Suite à la révélation d’une lettre de la Banque mondiale dans les médias gabonais, le gouvernement de transition de Libreville est sous tension. Cette correspondance, datée du premier juillet, informe le gouvernement que le Gabon fait face à une suspension des versements de la Banque mondiale en raison de non-paiements en attente. La Banque a exprimé son mécontentement quant à l’exposition médiatique de ce courrier, tout en promettant que la situation est sur le point d’être résolue.
Le ministre gabonais des Finances rassure qu’il a déjà réglé ces dettes le 3 juillet. Cependant, malgré ces garanties, l’inquiétude subsiste concernant la stabilité financière du régime transitoire dirigé par le général Brice Clotaire Oligui Nguema, qui a pris le pouvoir suite à un coup d’État contre Ali Bongo Ondimba en août 2023.
Cette anxiété est renforcée par la décision de Moody’s – une agence de notation financière – qui, en juin, a dégradé la note du Gabon de Caa1 à Caa2, soit à deux niveaux de la note la plus basse possible. Cette décision est justifiée par quote: une situation budgétaire plus faible qu’initialement prévu, » ce qui atténue la confiance des investisseurs étrangers. En outre, l’indice de confiance du FMI est également pessimiste.

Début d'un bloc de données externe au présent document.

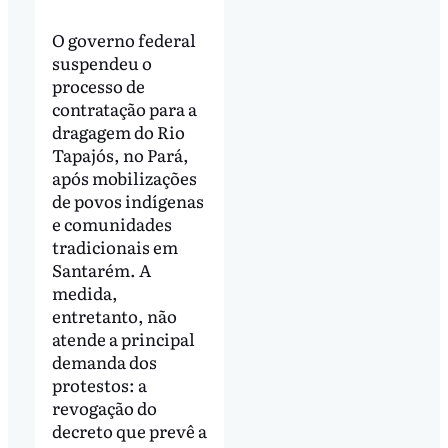
O governo federal
suspendeu o
processo de
contratação para a
dragagem do Rio
Tapajós, no Pará,
após mobilizações
de povos indígenas
e comunidades
tradicionais em
Santarém. A
medida,
entretanto, não
atende a principal
demanda dos
protestos: a
revogação do
decreto que prevê a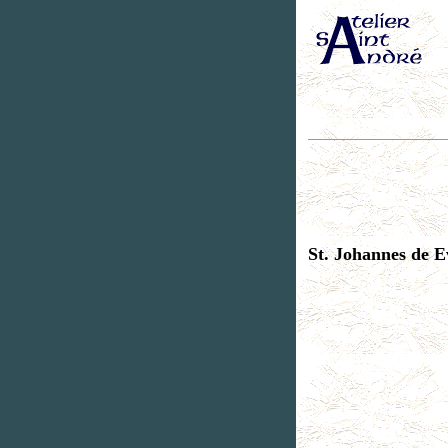
St. Johannes de E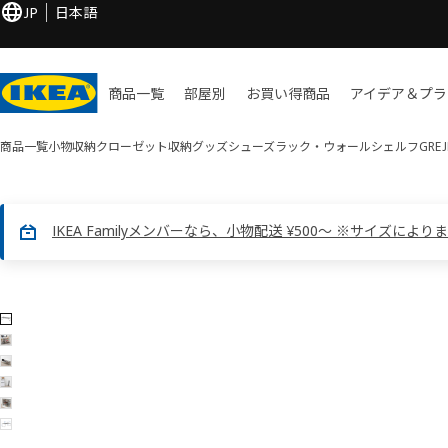
JP
日本語
商品一覧
部屋別
お買い​得商品
アイデア＆プラ
商品一覧
小物収納
クローゼット収納グッズ
シューズラック・ウォールシェルフ
GRE
IKEA Familyメンバーなら、小物配送 ¥500～ ※サイズにより
6 GREJIG グレイグ画像
像をスキップ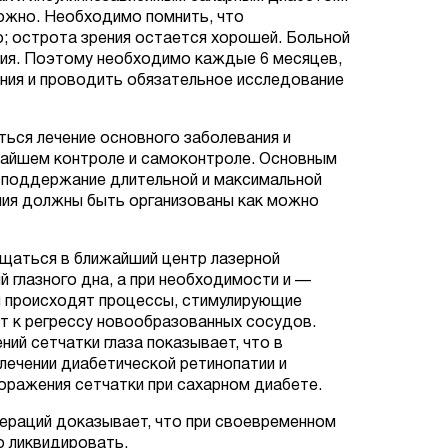
можно. Необходимо помнить, что
о; острота зрения остается хорошей. Больной
ния. Поэтому необходимо каждые 6 месяцев,
ения и проводить обязательное исследование
ься лечение основного заболевания и
жайшем контроле и самоконтроле. Основным
 поддержание длительной и максимальной
пия должны быть организованы как можно
ащаться в ближайший центр лазерной
й глазного дна, а при необходимости и —
и происходят процессы, стимулирующие
т к регрессу новообразованных сосудов.
ий сетчатки глаза показывает, что в
лечении диабетической ретинопатии и
оражения сетчатки при сахарном диабете.
пераций доказывает, что при своевременном
о ликвидировать.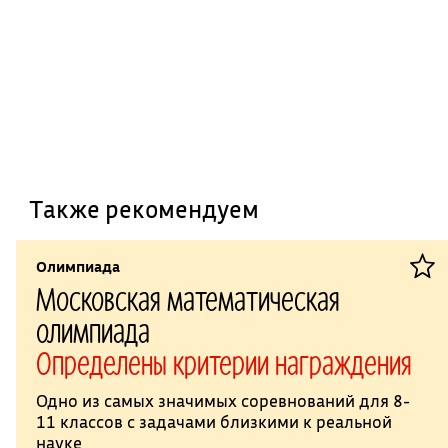
Также рекомендуем
Олимпиада
Московская математическая
олимпиада
Определены критерии награждения
Одно из самых значимых соревнований для 8-
11 классов с задачами близкими к реальной
науке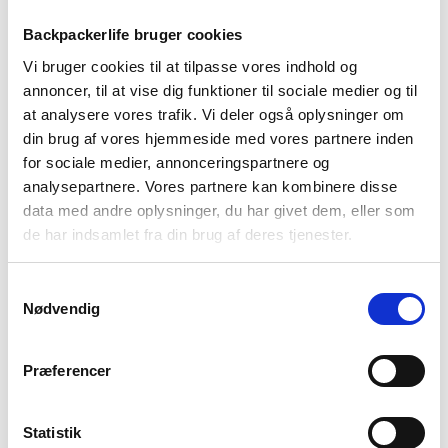
Backpackerlife bruger cookies
Gregorys Baltoro er en velsiddende og komfortabel rygsæk
Vi bruger cookies til at tilpasse vores indhold og
med en kapacitet på 65 liter, der uden problemer laster op til
annoncer, til at vise dig funktioner til sociale medier og til
23 kg. Baltoro har et stort hovedrum, der giver plads til din
at analysere vores trafik. Vi deler også oplysninger om
oppakning hvad end du skal på backpacking eller vandring.
din brug af vores hjemmeside med vores partnere inden
Rygsækken kan åbnes fra både top og bund, så du nemt kan
for sociale medier, annonceringspartnere og
komme til din oppakning. Baltoro kan yderligere også åbnes
analysepartnere. Vores partnere kan kombinere disse
som en sportstaske med en stor flap henover hele
data med andre oplysninger, du har givet dem, eller som
hovedrummet. Udover hovedrummet har Baltoro en række
mindre praktiske lommer, der gør det nemt at pakke sit udstyr
de har indsamlet fra din brug af deres tjenester.
overskueligt.
Samtykkevalg
Baltoro er designet specielt til mandekroppen, så den
Nødvendig
ergonomisk sidder støttende og komfortabelt. Rygsækken er
opbygget med det patenterende
Response A3
bæresystem,
som tager udgangspunkt i de 3D-formstøbte skulderremme
Præferencer
og hoftebælte, en stabiliserende ramme i ryggen af
metalwire og det velpolstrede og velventilerende rygpanel,
som følger ryggens bevægelser.
Statistik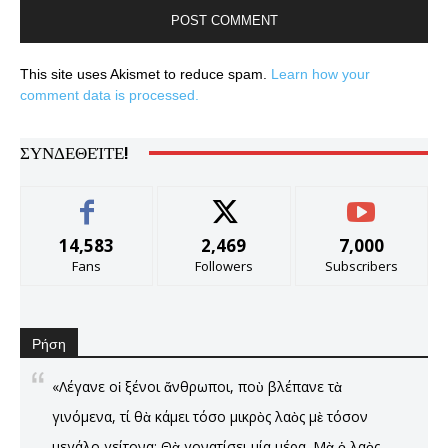
This site uses Akismet to reduce spam.
Learn how your
comment data is processed.
ΣΥΝΔΕΘΕΊΤΕ!
14,583
2,469
7,000
Fans
Followers
Subscribers
Ρήση
«Λέγανε οἱ ξένοι ἄνθρωποι, ποὺ βλέπανε τὰ
γινόμενα, τί θὰ κάμει τόσο μικρὸς λαὸς μὲ τόσον
μεγάλο γείτονα; Θὰ γονατίσει μία μέρα. Μὰ ὁ λαὸς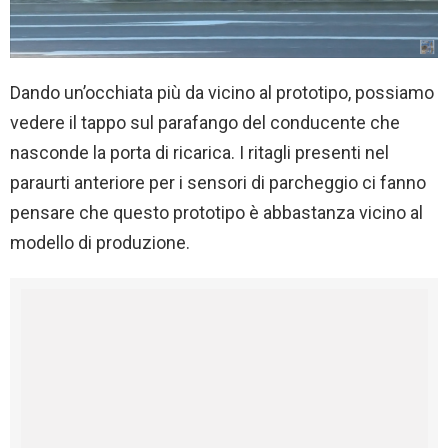
Dando un’occhiata più da vicino al prototipo, possiamo
vedere il tappo sul parafango del conducente che
nasconde la porta di ricarica. I ritagli presenti nel
paraurti anteriore per i sensori di parcheggio ci fanno
pensare che questo prototipo è abbastanza vicino al
modello di produzione.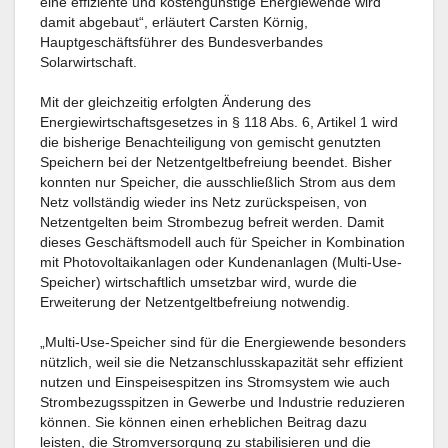
eine effiziente und kostengünstige Energiewende wird
damit abgebaut“, erläutert Carsten Körnig,
Hauptgeschäftsführer des Bundesverbandes
Solarwirtschaft.
Mit der gleichzeitig erfolgten Änderung des
Energiewirtschaftsgesetzes in § 118 Abs. 6, Artikel 1 wird
die bisherige Benachteiligung von gemischt genutzten
Speichern bei der Netzentgeltbefreiung beendet. Bisher
konnten nur Speicher, die ausschließlich Strom aus dem
Netz vollständig wieder ins Netz zurückspeisen, von
Netzentgelten beim Strombezug befreit werden. Damit
dieses Geschäftsmodell auch für Speicher in Kombination
mit Photovoltaikanlagen oder Kundenanlagen (Multi-Use-
Speicher) wirtschaftlich umsetzbar wird, wurde die
Erweiterung der Netzentgeltbefreiung notwendig.
„Multi-Use-Speicher sind für die Energiewende besonders
nützlich, weil sie die Netzanschlusskapazität sehr effizient
nutzen und Einspeisespitzen ins Stromsystem wie auch
Strombezugsspitzen in Gewerbe und Industrie reduzieren
können. Sie können einen erheblichen Beitrag dazu
leisten, die Stromversorgung zu stabilisieren und die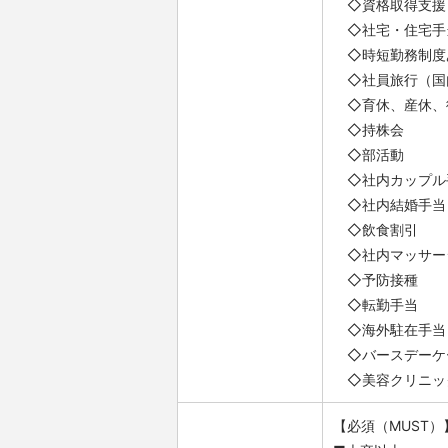
◇資格取得支援
◇社宅・住宅手
◇時短勤務制度
◇社員旅行（国
◇育休、産休、
◇持株会
◇部活動
◇社内カップル
◇社内結婚手当
◇飲食割引
◇社内マッサー
◇予防接種
◇転勤手当
◇海外駐在手当
◇バースデーケ
◇美容クリニッ
【必須（MUST）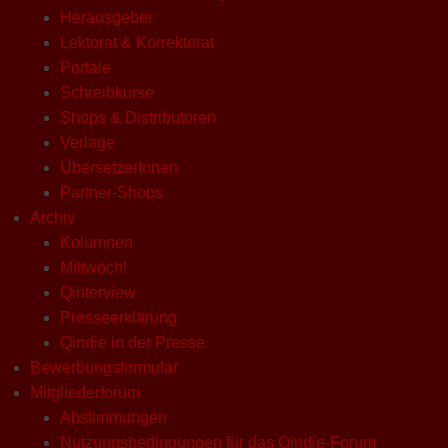
Herausgeber
Lektorat & Korrektorat
Portale
Schreibkurse
Shops & Distributoren
Verlage
ÜbersetzerInnen
Partner-Shops
Archiv
Kolumnen
Mittwoch!
Qinterview
Presseerklärung
Qindie in der Presse
Bewerbungsformular
Mitgliederforum
Abstimmungen
Nutzungsbedingungen für das Qindie-Forum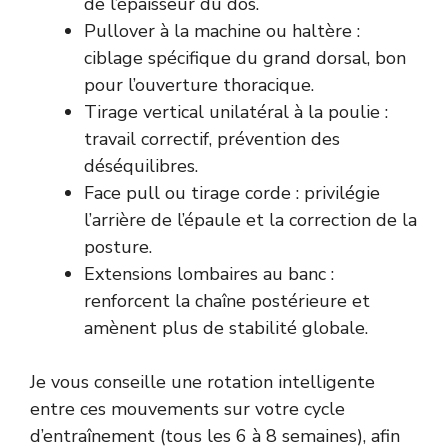
de l’épaisseur du dos.
Pullover à la machine ou haltère :
ciblage spécifique du grand dorsal, bon
pour l’ouverture thoracique.
Tirage vertical unilatéral à la poulie :
travail correctif, prévention des
déséquilibres.
Face pull ou tirage corde : privilégie
l’arrière de l’épaule et la correction de la
posture.
Extensions lombaires au banc :
renforcent la chaîne postérieure et
amènent plus de stabilité globale.
Je vous conseille une rotation intelligente
entre ces mouvements sur votre cycle
d’entraînement (tous les 6 à 8 semaines), afin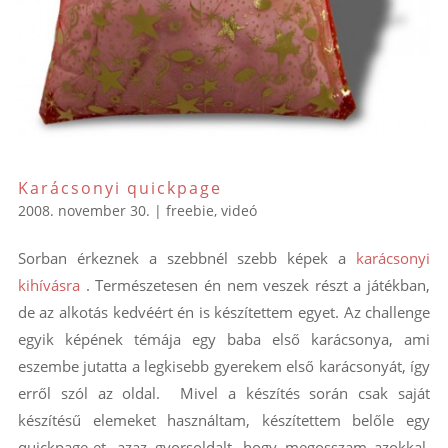
Karácsonyi quickpage
2008. november 30.
|
freebie
,
videó
Sorban érkeznek a szebbnél szebb képek a
karácsonyi
kihívásra
. Természetesen én nem veszek részt a játékban,
de az alkotás kedvéért én is készítettem egyet. Az challenge
egyik képének témája egy baba első karácsonya, ami
eszembe jutatta a legkisebb gyerekem első karácsonyát, így
erről szól az oldal. Mivel a készítés során csak saját
készítésű elemeket használtam, készítettem belőle egy
quickpage-et, azaz gyorsoldalt, hogy megosszam azokkal,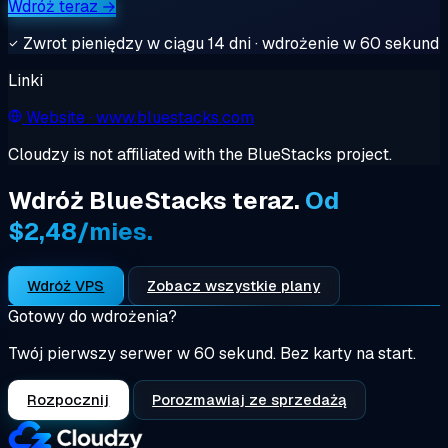
Wdróż teraz →
Zwrot pieniędzy w ciągu 14 dni · wdrożenie w 60 sekund
Linki
Website
· www.bluestacks.com
Cloudzy is not affiliated with the BlueStacks project.
Wdróż BlueStacks teraz.
Od
$2,48/mies.
Wdróż VPS
Zobacz wszystkie plany
Gotowy do wdrożenia?
Twój pierwszy serwer w 60 sekund. Bez karty na start.
Rozpocznij
Porozmawiaj ze sprzedażą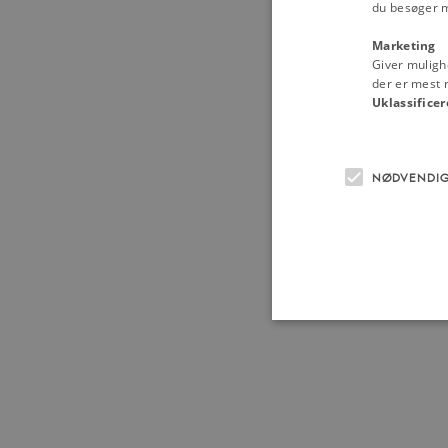
du besøger 
Marketing
Giver muligh
der er mest r
Uklassificer
NØDVENDI
Nødvendige cookies hjælper
Hjemmesiden kan ikke funge
Navn
U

Les chiffres de septembre 2023 à mai 2024, récupérés par Le Monde auprès du Ministère des Comptes Publics, indiquent un taux d’endettement de 54,68%. Cependant, le Fonds Monétaire International a une vision plus sombre, prévoyant une augmentation de la dette gabonaise de 73,1% à 78% du PNB entre 2024 et 2025.
Le manque de transparence et la corruption du précédent régime d’Ali Bongo Ondimba sont en grande partie responsables de cet écart, selon les officiels. Charles René Mba, le ministre des Comptes Publics, soutient que la Task Force a révélé un volume de dette plus important dès le début du coup d’État, qu’ils ont partagé en toute transparence.
Cependant, cet héritage ne justifie pas entièrement la situation actuelle. Depuis que l’armée a pris le pouvoir, l’endettement du pays continue d’augmenter, en particulier pour financer le plan national de développement pour la transition. De plus, le gouvernement a nationalisé des entreprises et a acquis des parts dans plusieurs grands groupes.
Après avoir obtenu 30% des actions de Ceca-Gadis, le leader de la distribution dans le pays, en janvier, il a officialisé l’achat d’Assala Energy, le deuxième plus grand producteur de pétrole national, en février. Il a ensuite racheté 30% des parts extérieures de la Société gabonaise d’entreposage des produits pétroliers (Sgepp) et fait son entrée dans le capital de la compagnie aérienne gabonaise Afrijet. Le déficit budgétaire continue de s’aggraver.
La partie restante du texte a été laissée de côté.